Karen Walsh: Farmers’ assets do not reflect their ability to pay in Fair Deal Scheme
As farmers’ residences are often located on the farm, it can make the remainder of the farm difficult to sell, and could force a sale of the entire farm assets.
The Government is due to publish a cross-departmental review in respect of the State’s nursing home Fair Deal support package, and there is increasing pressure to exempt a large percentage of farmer’s assets, when considering the contribution paid by farmer applicants under the scheme.
The nursing home support scheme provides state financial support to people in need of long term nursing care.
The scheme looks to balance the personal cost of nursing home care, and financial support from the State.
The level of state support that an individual is entitled to under the scheme is based on an assessment of their means, which takes into consideration the assets held by the person and their income earned. Under the scheme, the State will cover people who cannot afford to pay for nursing care, but those who can afford it are expected to pay.
Under the Nursing Home Support Scheme Act 2009, assets considered for the purpose of calculating the applicant’s means include assets which have been transferred within a five-year period before the application is made for State support or ancillary State support.
Accordingly, if a farmer is transferring his farm to a relative, they must ensure a five-year period elapses between the time of the transfer and the first application for State support.
Many farmers are now choosing to transfer their farms earlier than they would have intended, to avoid nursing home fees reducing the value of their farms.
Under the Scheme, a person can pay nursing home fees upfront, or they can be collected after death by the state.
The calculation for payment used is 80% of a person’s annual income such as pay entitlements or pension, and 7.5 % of the value of the assets such as your farm or principal private residence.
In respect of the principal private residence, the maximum contribution that can apply is 7.5% of the value of the residence for the first three years of care.

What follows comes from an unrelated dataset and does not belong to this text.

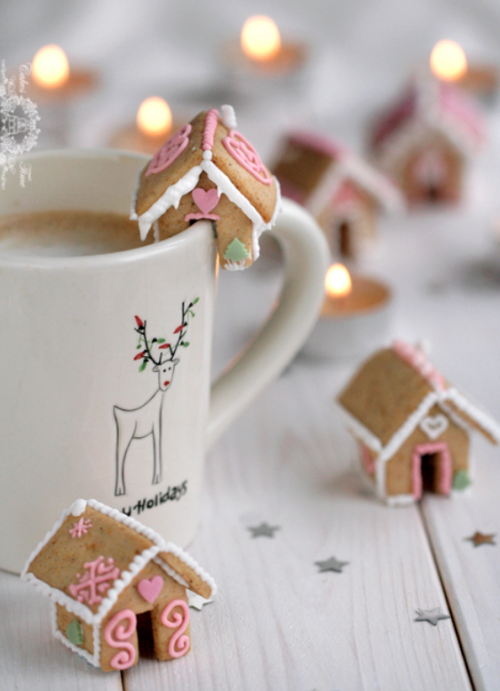 Where is `5 candle lights`? The height and width of the screenshot is (691, 500). 5 candle lights is located at coordinates (40, 64), (340, 272), (156, 117), (272, 39), (449, 77). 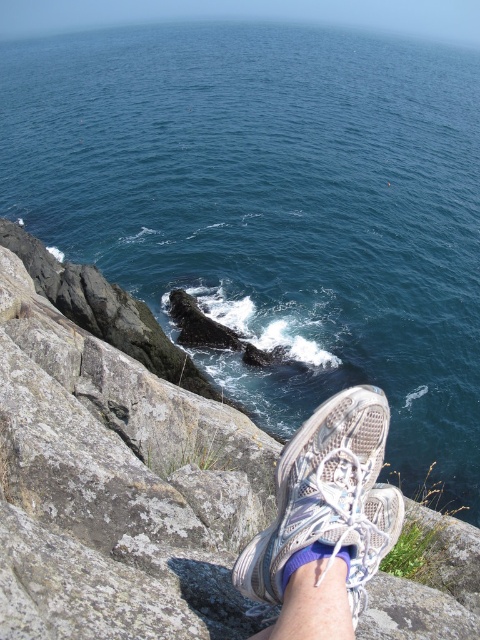 You are standing on the cliff and want to place a small backpack between the gray rock cliff at lower left and the white mesh shoe at lower center. Based on their sizes, which object should you place the backpack closer to?

The gray rock cliff at lower left has a larger width than the white mesh shoe at lower center, so you should place the backpack closer to the gray rock cliff at lower left to ensure there is enough space.

You are standing on the cliff and want to place a small backpack between the gray rock cliff at lower left and the white mesh shoe at lower center. Based on their sizes, which object should you use as a reference point to ensure the backpack fits properly?

The gray rock cliff at lower left is larger in size than the white mesh shoe at lower center, so you should use the gray rock cliff at lower left as the reference point to ensure the backpack fits properly. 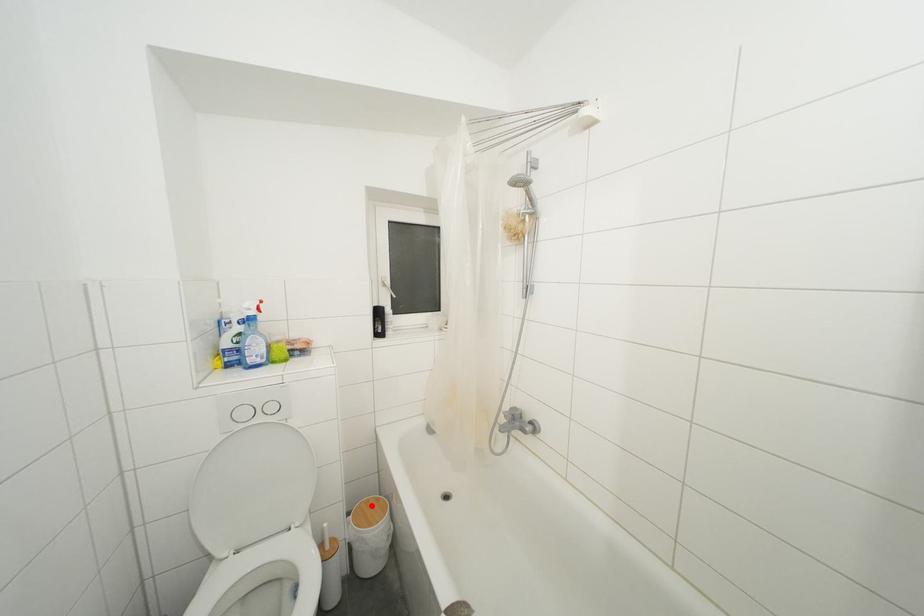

This also applies to a farm in certain circumstances, where a farmer has been involved in the day-to-day management of the farm, suffers disability or illness which requires nursing home care, and a family successor certifies that they will continue to manage the farm.
Under the Fair Deal Scheme, farmers need to plan ahead from a financial and tax perspective, should they wish to maximise state support towards their nursing home care, and it may be worth their while to consider transferring assets to their relatives earlier rather than later.

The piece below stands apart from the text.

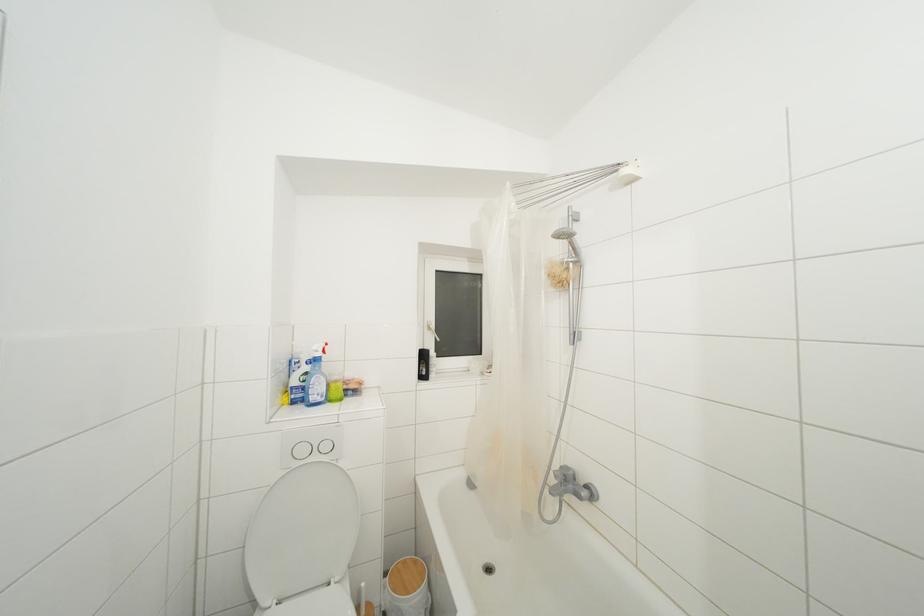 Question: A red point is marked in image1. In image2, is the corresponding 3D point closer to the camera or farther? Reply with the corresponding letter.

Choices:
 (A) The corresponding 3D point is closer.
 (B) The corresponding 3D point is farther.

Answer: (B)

Many other factors have to be considered, when voluntarily transferring a farm, but farmers are advised to obtain financial and legal advice at an early stage, to maximise the benefits for their successors.
If farm assets were to be exempted in Fair Deal, this would ease a considerable financial burden on those inheriting farms from relatives, and would lead to a smoother farm transition process.

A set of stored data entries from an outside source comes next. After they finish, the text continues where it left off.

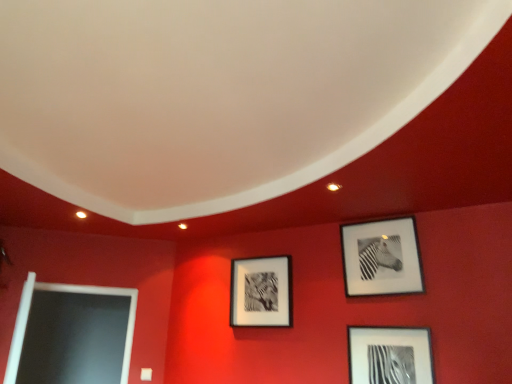 What do you see at coordinates (261, 292) in the screenshot? I see `matte black picture frame at center, the first picture frame viewed from the left` at bounding box center [261, 292].

Locate an element on the screen. metallic silver frame at lower right, which is the 2th picture frame in left-to-right order is located at coordinates (390, 355).

Identify the location of matte black picture frame at center, which is the 3th picture frame from right to left. (261, 292).

Is point (241, 281) positioned in front of point (424, 382)?

That is False.

From a real-world perspective, who is located lower, matte black picture frame at center, the first picture frame viewed from the left, or metallic silver frame at lower right, which is the 2th picture frame in left-to-right order?

From a 3D spatial view, metallic silver frame at lower right, which is the 2th picture frame in left-to-right order, is below.

Is matte black picture frame at center, the first picture frame viewed from the left, in contact with metallic silver frame at lower right, which is the 2th picture frame in left-to-right order?

matte black picture frame at center, the first picture frame viewed from the left, and metallic silver frame at lower right, which is the 2th picture frame in left-to-right order, are clearly separated.

Is matte black picture frame at center, the first picture frame viewed from the left, surrounded by metallic silver frame at lower right, which is the 2th picture frame in left-to-right order?

That's incorrect, matte black picture frame at center, the first picture frame viewed from the left, is not inside metallic silver frame at lower right, which is the 2th picture frame in left-to-right order.

Who is bigger, metallic silver frame at lower right, which is the 2th picture frame in left-to-right order, or matte black picture frame at center, the first picture frame viewed from the left?

matte black picture frame at center, the first picture frame viewed from the left.

From the image's perspective, is metallic silver frame at lower right, which is the 2th picture frame in left-to-right order, positioned above or below matte black picture frame at center, the first picture frame viewed from the left?

From the image's perspective, metallic silver frame at lower right, which is the 2th picture frame in left-to-right order, appears below matte black picture frame at center, the first picture frame viewed from the left.

From a real-world perspective, is metallic silver frame at lower right, which is the 2th picture frame in left-to-right order, physically located above or below matte black picture frame at center, which is the 3th picture frame from right to left?

metallic silver frame at lower right, which is the 2th picture frame in left-to-right order, is situated lower than matte black picture frame at center, which is the 3th picture frame from right to left, in the real world.

Is metallic silver frame at lower right, which is the second picture frame from right to left, beside black matte picture frame at upper right, positioned as the first picture frame in right-to-left order?

No.

From a real-world perspective, is metallic silver frame at lower right, which is the second picture frame from right to left, positioned over black matte picture frame at upper right, the 3th picture frame in the left-to-right sequence, based on gravity?

Incorrect, from a real-world perspective, metallic silver frame at lower right, which is the second picture frame from right to left, is lower than black matte picture frame at upper right, the 3th picture frame in the left-to-right sequence.

Which of these two, metallic silver frame at lower right, which is the 2th picture frame in left-to-right order, or black matte picture frame at upper right, positioned as the first picture frame in right-to-left order, is thinner?

black matte picture frame at upper right, positioned as the first picture frame in right-to-left order.

The height and width of the screenshot is (384, 512). There is a black matte picture frame at upper right, positioned as the first picture frame in right-to-left order. In order to click on the 1st picture frame below it (from a real-world perspective) in this screenshot , I will do `click(261, 292)`.

Is matte black picture frame at center, which is the 3th picture frame from right to left, oriented towards black matte picture frame at upper right, the 3th picture frame in the left-to-right sequence?

No, matte black picture frame at center, which is the 3th picture frame from right to left, does not turn towards black matte picture frame at upper right, the 3th picture frame in the left-to-right sequence.

Is matte black picture frame at center, the first picture frame viewed from the left, not close to black matte picture frame at upper right, positioned as the first picture frame in right-to-left order?

No, matte black picture frame at center, the first picture frame viewed from the left, is not far away from black matte picture frame at upper right, positioned as the first picture frame in right-to-left order.

Considering the sizes of objects black matte picture frame at upper right, positioned as the first picture frame in right-to-left order, and metallic silver frame at lower right, which is the 2th picture frame in left-to-right order, in the image provided, who is taller, black matte picture frame at upper right, positioned as the first picture frame in right-to-left order, or metallic silver frame at lower right, which is the 2th picture frame in left-to-right order,?

black matte picture frame at upper right, positioned as the first picture frame in right-to-left order, is taller.

Can you confirm if black matte picture frame at upper right, positioned as the first picture frame in right-to-left order, is wider than metallic silver frame at lower right, which is the 2th picture frame in left-to-right order?

In fact, black matte picture frame at upper right, positioned as the first picture frame in right-to-left order, might be narrower than metallic silver frame at lower right, which is the 2th picture frame in left-to-right order.

In terms of size, does black matte picture frame at upper right, positioned as the first picture frame in right-to-left order, appear bigger or smaller than metallic silver frame at lower right, which is the 2th picture frame in left-to-right order?

Clearly, black matte picture frame at upper right, positioned as the first picture frame in right-to-left order, is larger in size than metallic silver frame at lower right, which is the 2th picture frame in left-to-right order.

How many degrees apart are the facing directions of black matte picture frame at upper right, positioned as the first picture frame in right-to-left order, and metallic silver frame at lower right, which is the second picture frame from right to left?

The angular difference between black matte picture frame at upper right, positioned as the first picture frame in right-to-left order, and metallic silver frame at lower right, which is the second picture frame from right to left, is 0.0502 degrees.

Which is in front, black matte picture frame at upper right, the 3th picture frame in the left-to-right sequence, or matte black picture frame at center, the first picture frame viewed from the left?

black matte picture frame at upper right, the 3th picture frame in the left-to-right sequence, is closer to the camera.

Is black matte picture frame at upper right, positioned as the first picture frame in right-to-left order, not inside matte black picture frame at center, the first picture frame viewed from the left?

Result: That's correct, black matte picture frame at upper right, positioned as the first picture frame in right-to-left order, is outside of matte black picture frame at center, the first picture frame viewed from the left.

How much distance is there between black matte picture frame at upper right, the 3th picture frame in the left-to-right sequence, and matte black picture frame at center, the first picture frame viewed from the left?

They are 27.24 inches apart.

Considering the relative sizes of black matte picture frame at upper right, the 3th picture frame in the left-to-right sequence, and matte black picture frame at center, which is the 3th picture frame from right to left, in the image provided, is black matte picture frame at upper right, the 3th picture frame in the left-to-right sequence, shorter than matte black picture frame at center, which is the 3th picture frame from right to left,?

Incorrect, the height of black matte picture frame at upper right, the 3th picture frame in the left-to-right sequence, does not fall short of that of matte black picture frame at center, which is the 3th picture frame from right to left.

You are a GUI agent. You are given a task and a screenshot of the screen. Output one action in this format:
    pyautogui.click(x=<x>, y=<y>)
    Task: Click on the picture frame to the left of metallic silver frame at lower right, which is the 2th picture frame in left-to-right order
    
    Given the screenshot: What is the action you would take?
    click(261, 292)

Locate an element on the screen. picture frame that is the 2nd one when counting backward from the metallic silver frame at lower right, which is the 2th picture frame in left-to-right order is located at coordinates (261, 292).

Looking at the image, which one is located further to metallic silver frame at lower right, which is the second picture frame from right to left, matte black picture frame at center, the first picture frame viewed from the left, or black matte picture frame at upper right, the 3th picture frame in the left-to-right sequence?

The object further to metallic silver frame at lower right, which is the second picture frame from right to left, is matte black picture frame at center, the first picture frame viewed from the left.

In the scene shown: Which object lies further to the anchor point black matte picture frame at upper right, positioned as the first picture frame in right-to-left order, metallic silver frame at lower right, which is the 2th picture frame in left-to-right order, or matte black picture frame at center, which is the 3th picture frame from right to left?

matte black picture frame at center, which is the 3th picture frame from right to left, lies further to black matte picture frame at upper right, positioned as the first picture frame in right-to-left order, than the other object.

In the scene shown: Which object lies further to the anchor point metallic silver frame at lower right, which is the second picture frame from right to left, black matte picture frame at upper right, the 3th picture frame in the left-to-right sequence, or matte black picture frame at center, which is the 3th picture frame from right to left?

matte black picture frame at center, which is the 3th picture frame from right to left, is further to metallic silver frame at lower right, which is the second picture frame from right to left.

Based on the photo, based on their spatial positions, is metallic silver frame at lower right, which is the 2th picture frame in left-to-right order, or black matte picture frame at upper right, the 3th picture frame in the left-to-right sequence, closer to matte black picture frame at center, which is the 3th picture frame from right to left?

Based on the image, black matte picture frame at upper right, the 3th picture frame in the left-to-right sequence, appears to be nearer to matte black picture frame at center, which is the 3th picture frame from right to left.

Which object lies nearer to the anchor point matte black picture frame at center, the first picture frame viewed from the left, black matte picture frame at upper right, the 3th picture frame in the left-to-right sequence, or metallic silver frame at lower right, which is the second picture frame from right to left?

black matte picture frame at upper right, the 3th picture frame in the left-to-right sequence, is positioned closer to the anchor matte black picture frame at center, the first picture frame viewed from the left.

Based on their spatial positions, is matte black picture frame at center, which is the 3th picture frame from right to left, or metallic silver frame at lower right, which is the 2th picture frame in left-to-right order, further from black matte picture frame at upper right, positioned as the first picture frame in right-to-left order?

matte black picture frame at center, which is the 3th picture frame from right to left, is further to black matte picture frame at upper right, positioned as the first picture frame in right-to-left order.

Identify the location of picture frame situated between matte black picture frame at center, the first picture frame viewed from the left, and black matte picture frame at upper right, positioned as the first picture frame in right-to-left order, from left to right. The image size is (512, 384). (390, 355). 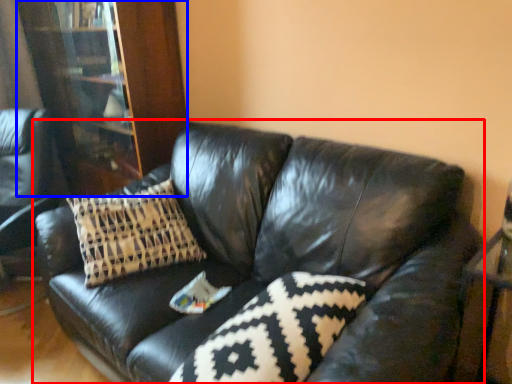 Question: Which object is further to the camera taking this photo, studio couch (highlighted by a red box) or bookcase (highlighted by a blue box)?

Choices:
 (A) studio couch
 (B) bookcase

Answer: (B) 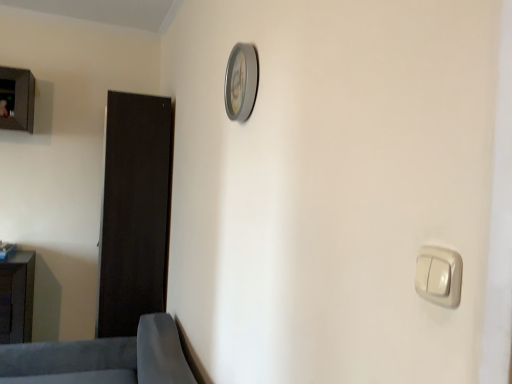 Question: Is silver metallic clock at upper center positioned beyond the bounds of dark wood door at left?

Choices:
 (A) no
 (B) yes

Answer: (B)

Many farmers in Ireland struggle to obtain a viable income from farming, and it often the case that farmers are asset rich but income poor.
They are concerned that their children will be burdened with considerable nursing home bills after their death.
Ultimately, the existing Fair Deal scheme in most cases does not accurately reflect a farmer’s ability to pay nursing home fees, and if a part of the farm is forced to be sold to repay nursing home fees, it can render the remainder of the farm unviable, and can force a sale of the entire holding.
In addition, the fact that an applicant can be assessed on an asset that had been transferred a few years previously is causing huge difficulty and hardship.
Traditionally, farms are often held in the same family for generations, and farms are either transferred to other family members on death or during the lifetime of the existing owner of the land.
But there are real concerns that the viability of some farms are being undermined or lost while trying to meet the cost of care.